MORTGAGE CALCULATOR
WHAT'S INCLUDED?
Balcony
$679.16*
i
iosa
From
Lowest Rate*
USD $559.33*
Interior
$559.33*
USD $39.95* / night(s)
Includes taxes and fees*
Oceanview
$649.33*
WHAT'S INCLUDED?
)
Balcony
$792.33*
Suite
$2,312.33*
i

# # # # # # #

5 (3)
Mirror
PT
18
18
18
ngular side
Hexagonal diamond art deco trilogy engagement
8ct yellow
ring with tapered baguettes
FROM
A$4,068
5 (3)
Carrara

# # # # # # #

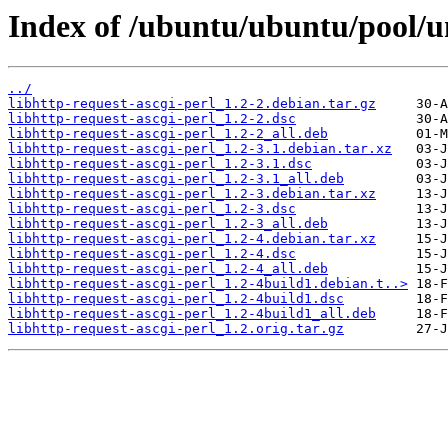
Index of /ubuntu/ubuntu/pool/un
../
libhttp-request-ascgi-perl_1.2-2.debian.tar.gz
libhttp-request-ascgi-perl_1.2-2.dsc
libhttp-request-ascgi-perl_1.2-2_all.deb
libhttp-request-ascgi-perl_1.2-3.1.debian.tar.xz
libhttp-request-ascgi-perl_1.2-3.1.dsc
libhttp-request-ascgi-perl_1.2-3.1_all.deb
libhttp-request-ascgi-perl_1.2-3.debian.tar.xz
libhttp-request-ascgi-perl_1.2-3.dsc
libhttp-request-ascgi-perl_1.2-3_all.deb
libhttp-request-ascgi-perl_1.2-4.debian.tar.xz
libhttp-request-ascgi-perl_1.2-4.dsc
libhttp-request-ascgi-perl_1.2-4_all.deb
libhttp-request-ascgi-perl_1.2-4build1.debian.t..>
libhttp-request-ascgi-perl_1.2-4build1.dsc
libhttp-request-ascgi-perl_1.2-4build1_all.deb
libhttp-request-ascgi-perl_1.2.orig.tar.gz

# # # # # # #

What the exercise asks – How many of the lines above include "debian"? Only the number should be given.

Output below – 5